Task to complete
Output only the lines below from the one containing "šťáva z celandinu;" to the one containing "В Старице пройдет конференция", exactly as written, both ends kept.

--- Extracted entries Enclosed Below ---

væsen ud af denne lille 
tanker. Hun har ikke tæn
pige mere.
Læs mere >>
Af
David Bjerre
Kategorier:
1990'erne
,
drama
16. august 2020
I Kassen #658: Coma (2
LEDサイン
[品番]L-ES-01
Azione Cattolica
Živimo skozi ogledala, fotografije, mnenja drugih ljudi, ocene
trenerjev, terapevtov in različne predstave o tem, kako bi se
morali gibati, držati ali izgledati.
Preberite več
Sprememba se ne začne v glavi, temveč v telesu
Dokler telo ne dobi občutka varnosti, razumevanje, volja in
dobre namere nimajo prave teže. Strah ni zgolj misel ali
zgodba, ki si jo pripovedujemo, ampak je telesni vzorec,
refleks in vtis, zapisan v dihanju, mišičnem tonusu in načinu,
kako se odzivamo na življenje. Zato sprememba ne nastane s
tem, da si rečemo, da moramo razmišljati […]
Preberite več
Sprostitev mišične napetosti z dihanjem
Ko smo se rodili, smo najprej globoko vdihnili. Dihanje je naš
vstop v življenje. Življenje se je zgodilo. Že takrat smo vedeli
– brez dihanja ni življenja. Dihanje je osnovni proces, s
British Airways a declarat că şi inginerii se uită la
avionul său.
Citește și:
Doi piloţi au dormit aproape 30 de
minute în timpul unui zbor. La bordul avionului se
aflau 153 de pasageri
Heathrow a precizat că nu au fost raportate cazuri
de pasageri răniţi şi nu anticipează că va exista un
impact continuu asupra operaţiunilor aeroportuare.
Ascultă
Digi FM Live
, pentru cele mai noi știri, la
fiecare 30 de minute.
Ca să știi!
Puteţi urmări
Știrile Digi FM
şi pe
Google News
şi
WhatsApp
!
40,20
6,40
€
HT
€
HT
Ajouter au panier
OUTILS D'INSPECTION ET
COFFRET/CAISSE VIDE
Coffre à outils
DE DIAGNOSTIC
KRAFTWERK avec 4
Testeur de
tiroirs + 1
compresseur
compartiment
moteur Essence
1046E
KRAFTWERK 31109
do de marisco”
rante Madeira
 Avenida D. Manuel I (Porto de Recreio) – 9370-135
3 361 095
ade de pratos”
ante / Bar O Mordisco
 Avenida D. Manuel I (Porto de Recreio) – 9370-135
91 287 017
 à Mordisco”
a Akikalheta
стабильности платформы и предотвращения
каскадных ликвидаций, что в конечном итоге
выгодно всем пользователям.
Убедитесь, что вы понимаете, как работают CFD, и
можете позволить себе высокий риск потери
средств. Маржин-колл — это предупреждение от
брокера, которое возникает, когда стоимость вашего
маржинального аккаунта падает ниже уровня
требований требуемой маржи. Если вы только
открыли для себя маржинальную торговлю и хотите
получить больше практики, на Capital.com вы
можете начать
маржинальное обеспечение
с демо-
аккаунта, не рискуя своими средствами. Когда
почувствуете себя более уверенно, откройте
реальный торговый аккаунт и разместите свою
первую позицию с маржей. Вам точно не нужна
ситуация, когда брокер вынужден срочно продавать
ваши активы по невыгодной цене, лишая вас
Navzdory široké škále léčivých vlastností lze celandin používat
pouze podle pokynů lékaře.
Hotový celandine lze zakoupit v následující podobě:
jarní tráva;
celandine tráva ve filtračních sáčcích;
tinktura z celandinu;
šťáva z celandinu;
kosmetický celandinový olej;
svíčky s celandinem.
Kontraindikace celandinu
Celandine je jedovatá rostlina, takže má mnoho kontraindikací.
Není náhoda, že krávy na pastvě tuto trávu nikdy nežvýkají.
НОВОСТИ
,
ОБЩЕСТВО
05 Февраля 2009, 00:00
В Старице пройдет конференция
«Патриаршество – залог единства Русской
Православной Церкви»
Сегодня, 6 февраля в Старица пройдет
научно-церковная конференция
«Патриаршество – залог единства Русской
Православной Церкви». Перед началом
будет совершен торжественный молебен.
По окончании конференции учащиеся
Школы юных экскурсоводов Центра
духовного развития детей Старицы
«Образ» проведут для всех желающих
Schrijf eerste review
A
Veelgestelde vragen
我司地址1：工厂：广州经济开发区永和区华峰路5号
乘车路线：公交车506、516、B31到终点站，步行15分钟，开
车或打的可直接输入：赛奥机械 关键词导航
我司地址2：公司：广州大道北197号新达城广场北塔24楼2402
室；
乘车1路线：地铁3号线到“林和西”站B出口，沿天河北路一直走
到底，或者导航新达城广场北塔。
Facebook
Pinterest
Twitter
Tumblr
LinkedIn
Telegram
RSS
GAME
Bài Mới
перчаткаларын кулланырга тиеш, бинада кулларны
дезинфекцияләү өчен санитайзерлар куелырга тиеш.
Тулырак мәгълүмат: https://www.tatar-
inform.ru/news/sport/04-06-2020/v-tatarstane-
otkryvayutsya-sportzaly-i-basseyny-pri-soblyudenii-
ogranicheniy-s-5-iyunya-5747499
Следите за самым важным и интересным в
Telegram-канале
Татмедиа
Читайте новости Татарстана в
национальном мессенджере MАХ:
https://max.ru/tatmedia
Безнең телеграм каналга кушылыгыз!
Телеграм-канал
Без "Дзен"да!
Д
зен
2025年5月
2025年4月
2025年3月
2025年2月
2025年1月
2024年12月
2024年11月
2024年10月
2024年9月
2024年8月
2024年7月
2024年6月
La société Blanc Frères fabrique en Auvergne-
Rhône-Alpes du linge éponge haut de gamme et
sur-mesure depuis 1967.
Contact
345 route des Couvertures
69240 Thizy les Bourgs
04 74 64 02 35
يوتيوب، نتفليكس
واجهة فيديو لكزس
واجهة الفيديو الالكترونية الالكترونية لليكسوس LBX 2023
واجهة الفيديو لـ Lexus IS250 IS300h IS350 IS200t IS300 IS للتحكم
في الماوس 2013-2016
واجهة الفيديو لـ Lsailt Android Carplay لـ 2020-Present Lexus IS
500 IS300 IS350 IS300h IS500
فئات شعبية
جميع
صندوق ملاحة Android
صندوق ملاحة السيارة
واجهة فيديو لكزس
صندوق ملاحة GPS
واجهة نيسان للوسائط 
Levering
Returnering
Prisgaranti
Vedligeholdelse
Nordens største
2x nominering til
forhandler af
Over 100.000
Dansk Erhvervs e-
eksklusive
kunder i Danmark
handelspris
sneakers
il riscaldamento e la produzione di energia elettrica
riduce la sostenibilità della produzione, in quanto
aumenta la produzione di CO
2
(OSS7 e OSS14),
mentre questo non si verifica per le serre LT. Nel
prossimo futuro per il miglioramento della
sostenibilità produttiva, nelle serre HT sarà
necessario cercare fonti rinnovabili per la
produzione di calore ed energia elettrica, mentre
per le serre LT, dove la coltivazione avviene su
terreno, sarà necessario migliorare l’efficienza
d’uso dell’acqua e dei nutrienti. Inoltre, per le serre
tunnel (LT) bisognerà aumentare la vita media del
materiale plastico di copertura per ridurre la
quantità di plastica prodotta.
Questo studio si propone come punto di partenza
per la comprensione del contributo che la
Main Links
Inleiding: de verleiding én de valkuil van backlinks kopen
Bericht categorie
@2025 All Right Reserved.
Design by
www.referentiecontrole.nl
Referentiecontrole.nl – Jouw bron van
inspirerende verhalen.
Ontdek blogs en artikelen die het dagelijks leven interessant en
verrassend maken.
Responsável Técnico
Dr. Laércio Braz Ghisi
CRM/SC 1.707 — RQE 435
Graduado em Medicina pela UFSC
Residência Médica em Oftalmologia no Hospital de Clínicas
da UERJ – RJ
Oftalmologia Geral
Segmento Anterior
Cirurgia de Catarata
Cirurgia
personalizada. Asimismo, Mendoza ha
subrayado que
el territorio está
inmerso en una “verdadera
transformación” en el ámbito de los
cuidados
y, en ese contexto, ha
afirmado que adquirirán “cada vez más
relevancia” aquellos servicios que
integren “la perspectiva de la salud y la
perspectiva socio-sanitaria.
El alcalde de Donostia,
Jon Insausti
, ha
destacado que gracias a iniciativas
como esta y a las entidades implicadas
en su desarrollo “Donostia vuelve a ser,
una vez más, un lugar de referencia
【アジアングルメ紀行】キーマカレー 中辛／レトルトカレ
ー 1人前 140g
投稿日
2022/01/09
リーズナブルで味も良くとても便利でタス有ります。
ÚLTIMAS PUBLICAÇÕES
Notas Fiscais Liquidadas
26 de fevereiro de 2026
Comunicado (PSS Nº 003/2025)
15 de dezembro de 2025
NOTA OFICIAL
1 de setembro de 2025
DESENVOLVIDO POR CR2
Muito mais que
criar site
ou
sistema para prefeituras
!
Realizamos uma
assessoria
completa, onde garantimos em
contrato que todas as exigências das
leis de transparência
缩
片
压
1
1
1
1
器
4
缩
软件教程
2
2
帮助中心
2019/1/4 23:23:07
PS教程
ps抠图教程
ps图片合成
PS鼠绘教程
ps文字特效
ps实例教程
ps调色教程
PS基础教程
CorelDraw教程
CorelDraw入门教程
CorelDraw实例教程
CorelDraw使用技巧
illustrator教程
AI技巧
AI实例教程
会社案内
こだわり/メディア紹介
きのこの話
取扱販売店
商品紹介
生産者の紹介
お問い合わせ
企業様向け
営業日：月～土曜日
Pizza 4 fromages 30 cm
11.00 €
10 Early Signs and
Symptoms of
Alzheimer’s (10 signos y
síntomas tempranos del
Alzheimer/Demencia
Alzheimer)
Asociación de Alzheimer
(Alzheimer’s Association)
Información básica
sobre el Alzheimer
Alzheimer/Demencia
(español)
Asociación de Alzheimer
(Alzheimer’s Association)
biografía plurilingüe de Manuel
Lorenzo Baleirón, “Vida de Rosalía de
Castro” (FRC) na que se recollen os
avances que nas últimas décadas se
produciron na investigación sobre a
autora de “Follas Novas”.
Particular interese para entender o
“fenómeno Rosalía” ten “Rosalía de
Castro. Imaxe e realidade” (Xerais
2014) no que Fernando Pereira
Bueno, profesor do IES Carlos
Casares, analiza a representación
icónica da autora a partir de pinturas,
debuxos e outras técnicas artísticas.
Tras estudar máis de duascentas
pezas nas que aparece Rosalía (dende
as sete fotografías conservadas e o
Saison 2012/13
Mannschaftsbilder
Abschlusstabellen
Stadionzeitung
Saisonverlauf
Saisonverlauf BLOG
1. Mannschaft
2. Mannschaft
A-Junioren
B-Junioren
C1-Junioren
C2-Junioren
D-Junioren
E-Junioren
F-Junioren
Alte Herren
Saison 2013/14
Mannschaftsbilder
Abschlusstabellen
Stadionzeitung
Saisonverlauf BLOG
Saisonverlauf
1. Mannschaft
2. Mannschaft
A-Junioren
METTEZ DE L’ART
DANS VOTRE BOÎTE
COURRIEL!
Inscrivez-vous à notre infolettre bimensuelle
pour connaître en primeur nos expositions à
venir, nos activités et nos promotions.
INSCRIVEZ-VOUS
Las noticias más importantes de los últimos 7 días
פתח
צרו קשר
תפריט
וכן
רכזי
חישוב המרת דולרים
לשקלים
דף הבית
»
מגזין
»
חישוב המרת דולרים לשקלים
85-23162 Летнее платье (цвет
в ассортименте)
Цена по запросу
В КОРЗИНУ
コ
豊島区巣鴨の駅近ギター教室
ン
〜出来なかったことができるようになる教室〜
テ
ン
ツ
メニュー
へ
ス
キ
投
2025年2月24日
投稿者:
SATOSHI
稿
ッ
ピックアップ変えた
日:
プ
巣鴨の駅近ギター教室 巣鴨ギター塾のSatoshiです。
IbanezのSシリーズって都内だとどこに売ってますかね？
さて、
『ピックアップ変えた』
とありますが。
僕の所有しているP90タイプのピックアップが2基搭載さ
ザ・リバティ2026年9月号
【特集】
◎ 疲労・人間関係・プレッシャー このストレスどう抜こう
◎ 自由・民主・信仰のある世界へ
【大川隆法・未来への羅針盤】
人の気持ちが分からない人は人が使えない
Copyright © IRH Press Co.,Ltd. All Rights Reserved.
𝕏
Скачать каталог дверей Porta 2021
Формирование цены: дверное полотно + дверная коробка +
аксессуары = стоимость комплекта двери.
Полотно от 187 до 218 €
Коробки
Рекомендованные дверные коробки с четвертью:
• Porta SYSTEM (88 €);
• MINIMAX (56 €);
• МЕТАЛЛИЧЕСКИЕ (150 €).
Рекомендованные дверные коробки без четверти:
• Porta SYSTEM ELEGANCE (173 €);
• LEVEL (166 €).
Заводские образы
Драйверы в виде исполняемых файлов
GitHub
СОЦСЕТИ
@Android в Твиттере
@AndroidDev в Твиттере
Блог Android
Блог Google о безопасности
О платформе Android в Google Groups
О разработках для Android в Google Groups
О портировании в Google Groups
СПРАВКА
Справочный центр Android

--- End of Enclosed Extracted entries ---

Task response
šťáva z celandinu;
kosmetický celandinový olej;
svíčky s celandinem.
Kontraindikace celandinu
Celandine je jedovatá rostlina, takže má mnoho kontraindikací.
Není náhoda, že krávy na pastvě tuto trávu nikdy nežvýkají.
НОВОСТИ
,
ОБЩЕСТВО
05 Февраля 2009, 00:00
В Старице пройдет конференция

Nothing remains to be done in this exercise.